On voudrait constater quelque progrès chez les débiteurs dans leurs disposition à payer. La reprise des affaires, c'est en réalité la reprise des paiements. Que le législateur n'abuse pas des moratoria au profit de tout le monde. Parmi les retardataires, un grand nombre sont en état de s'acquitter de leurs dettes.
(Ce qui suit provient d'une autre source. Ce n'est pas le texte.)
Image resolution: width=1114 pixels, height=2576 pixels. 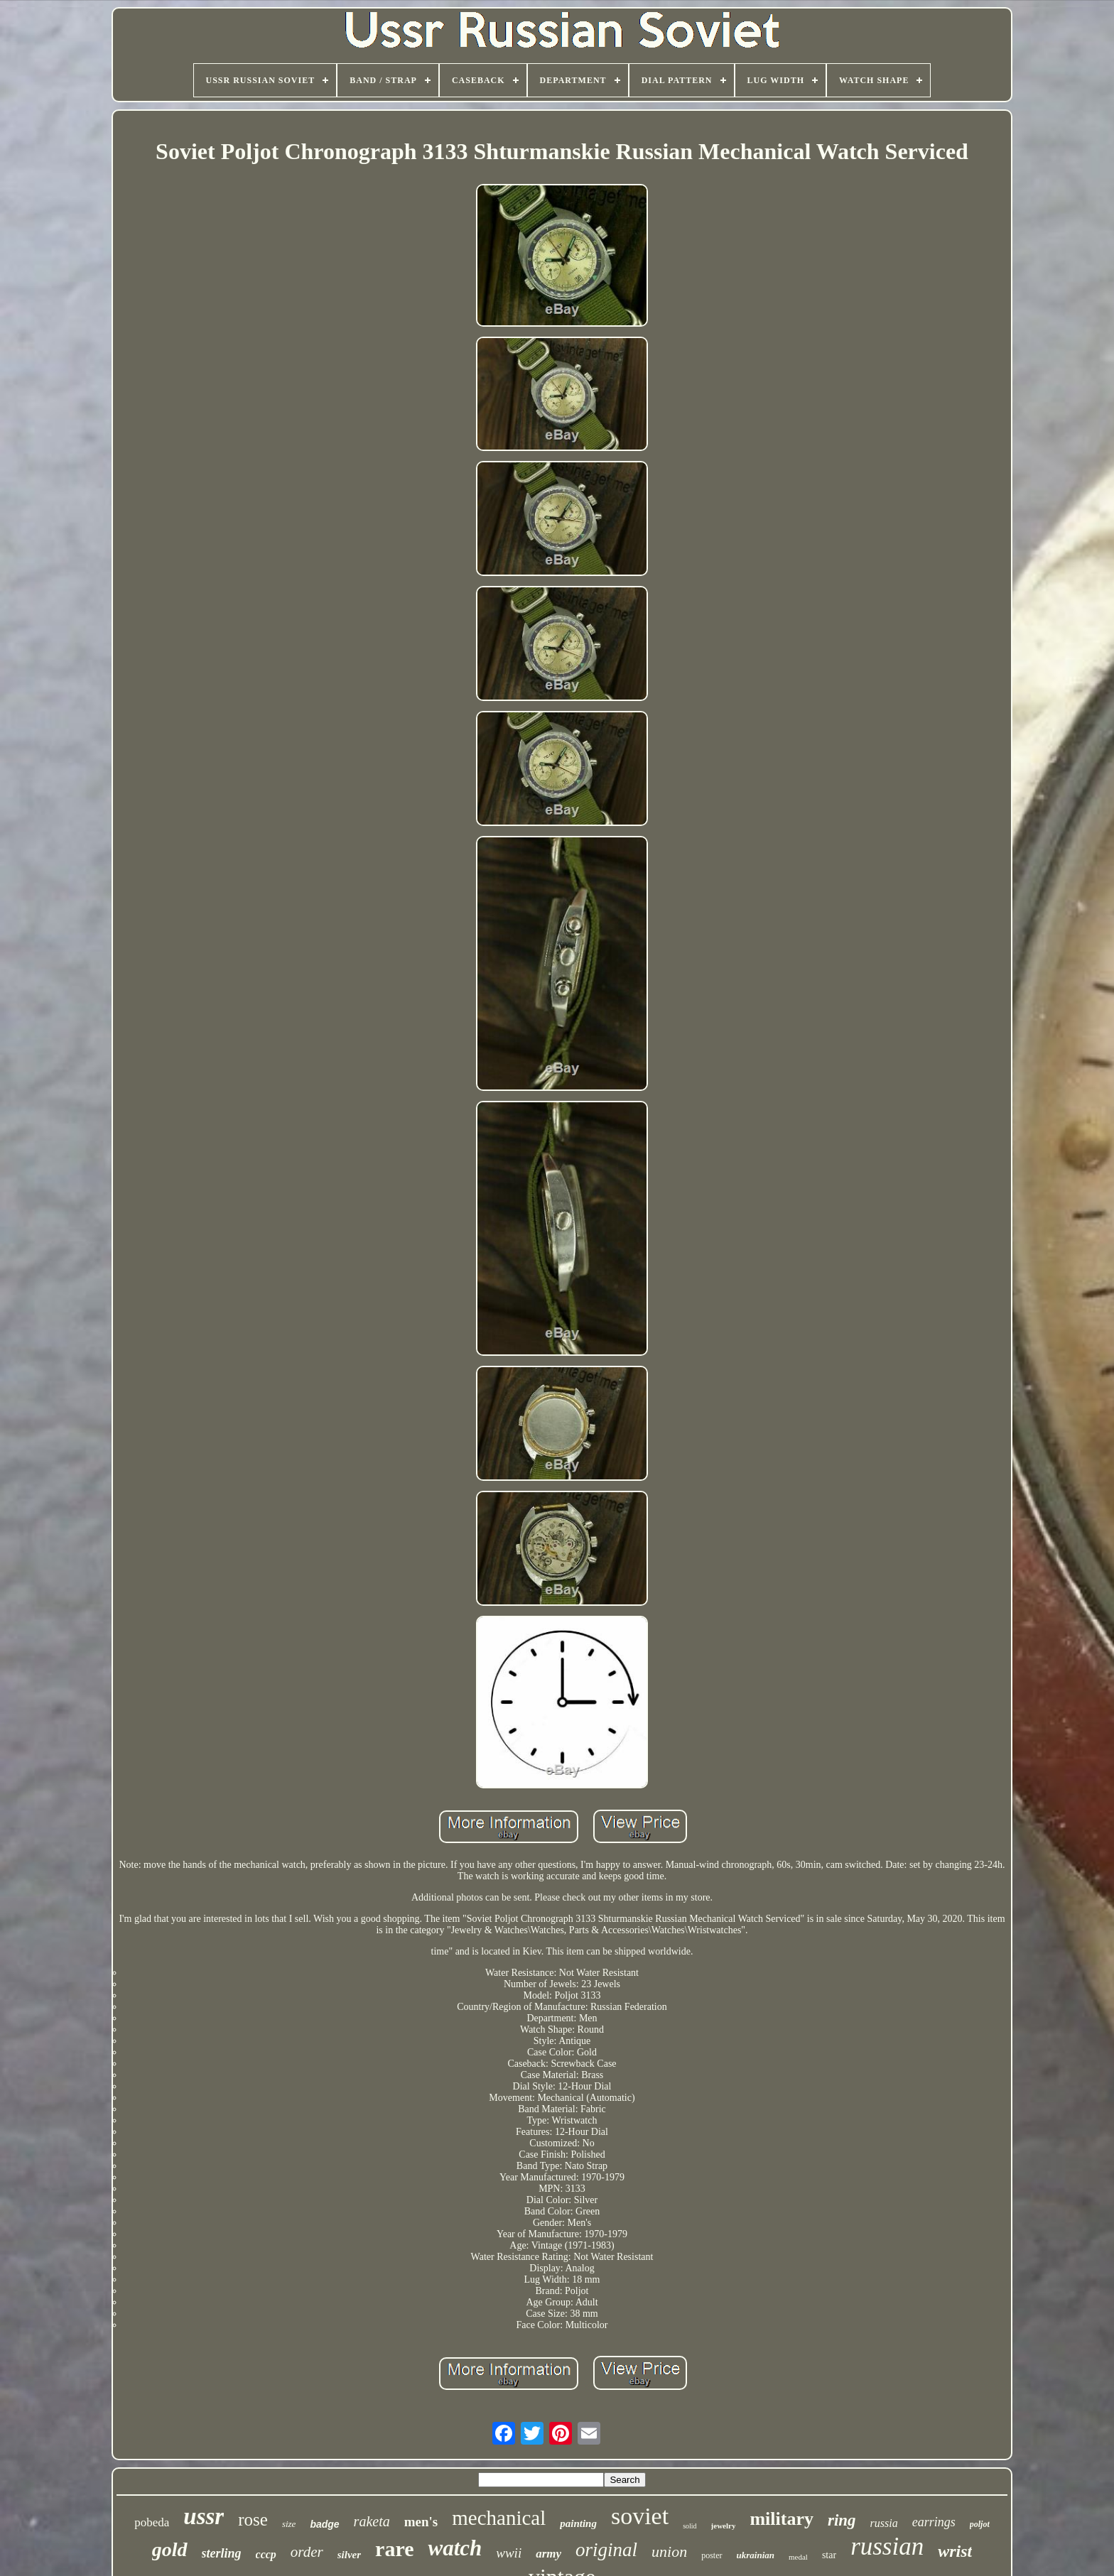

S'ils ne s'exécutent pas, c'est qu'ils sont retenus par on ne sait quelle illusion fâcheuse qui leur fait croire qu'ils seront déchargés finalement de toute obligation.

Ils ne s'agit pas d'inquiéter ceux qui sont retenus par le devoir, loin des affaires, mais bien des débiteurs de mauvaise volonté qui entendent, en vertu du moratorium, rester créditeur chez leur banquier de somme que cependant qu'ils lui doivent.

C'est en vain que celui-ci leur rappelle qu'ils sont passibles de l'intérêt moratoire de 5 p.c. , qu'ils devront bien finalement ajouter au capital à rembourser. Cet avertissement ne les émeut pas, parce que, répondent-ils, ils trouvent à employer leur argent à un taux supérieur à 5 p.c.. C'est narguer son créancier. Le seul moyen de les intimider serait d'augmenter progressivement le taux de l'intérêt moratoire ou de les sommer d'avoir à prouver devant le juge qu'ils sont dans l'impossibilité matérielle absolue d'acquitter leurs dettes.